→ **EXERCISE REQUIREMENTS**
Whenever a line below mentions the word "الموقع", that line should be copied.

[Saved data entries]
==============================

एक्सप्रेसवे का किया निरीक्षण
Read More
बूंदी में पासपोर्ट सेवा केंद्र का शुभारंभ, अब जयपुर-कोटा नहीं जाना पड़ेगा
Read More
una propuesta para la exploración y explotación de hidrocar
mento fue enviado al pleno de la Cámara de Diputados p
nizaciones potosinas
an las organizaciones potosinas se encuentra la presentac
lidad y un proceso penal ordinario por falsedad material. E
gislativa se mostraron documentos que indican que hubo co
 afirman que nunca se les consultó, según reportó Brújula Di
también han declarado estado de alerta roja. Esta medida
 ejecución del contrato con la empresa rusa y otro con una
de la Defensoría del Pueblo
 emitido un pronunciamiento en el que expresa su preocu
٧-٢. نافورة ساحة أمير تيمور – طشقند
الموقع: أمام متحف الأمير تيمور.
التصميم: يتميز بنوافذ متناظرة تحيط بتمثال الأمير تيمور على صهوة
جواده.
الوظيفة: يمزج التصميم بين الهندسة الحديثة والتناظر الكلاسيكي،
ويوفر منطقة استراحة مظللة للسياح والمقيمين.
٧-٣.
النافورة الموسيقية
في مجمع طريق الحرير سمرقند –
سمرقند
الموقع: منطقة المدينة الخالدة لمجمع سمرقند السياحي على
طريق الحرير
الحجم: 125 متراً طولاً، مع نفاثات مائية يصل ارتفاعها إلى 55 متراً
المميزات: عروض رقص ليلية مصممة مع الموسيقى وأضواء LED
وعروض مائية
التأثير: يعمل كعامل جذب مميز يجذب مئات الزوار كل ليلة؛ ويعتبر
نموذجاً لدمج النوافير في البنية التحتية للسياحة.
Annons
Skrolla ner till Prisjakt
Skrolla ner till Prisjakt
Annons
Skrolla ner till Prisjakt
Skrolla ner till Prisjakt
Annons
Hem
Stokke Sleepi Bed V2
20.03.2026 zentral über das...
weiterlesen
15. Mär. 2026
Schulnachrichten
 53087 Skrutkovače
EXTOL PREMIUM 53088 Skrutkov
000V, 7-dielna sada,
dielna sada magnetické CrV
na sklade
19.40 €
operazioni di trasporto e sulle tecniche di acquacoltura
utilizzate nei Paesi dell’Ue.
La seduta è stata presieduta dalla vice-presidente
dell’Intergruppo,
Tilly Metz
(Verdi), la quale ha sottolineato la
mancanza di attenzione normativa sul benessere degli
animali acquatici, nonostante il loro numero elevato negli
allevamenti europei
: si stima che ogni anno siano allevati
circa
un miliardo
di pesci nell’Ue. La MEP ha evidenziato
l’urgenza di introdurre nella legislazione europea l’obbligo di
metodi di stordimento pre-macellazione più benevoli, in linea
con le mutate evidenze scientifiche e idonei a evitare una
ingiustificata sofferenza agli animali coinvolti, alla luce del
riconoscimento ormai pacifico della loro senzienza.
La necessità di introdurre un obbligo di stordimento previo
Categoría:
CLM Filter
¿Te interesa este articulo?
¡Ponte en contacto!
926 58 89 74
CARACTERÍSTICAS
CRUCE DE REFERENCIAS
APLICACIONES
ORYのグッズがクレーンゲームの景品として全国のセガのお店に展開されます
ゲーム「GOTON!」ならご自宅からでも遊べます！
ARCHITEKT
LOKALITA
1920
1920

==============================

→ **YOUR SOLUTION**
الموقع: أمام متحف الأمير تيمور.
الموقع: منطقة المدينة الخالدة لمجمع سمرقند السياحي على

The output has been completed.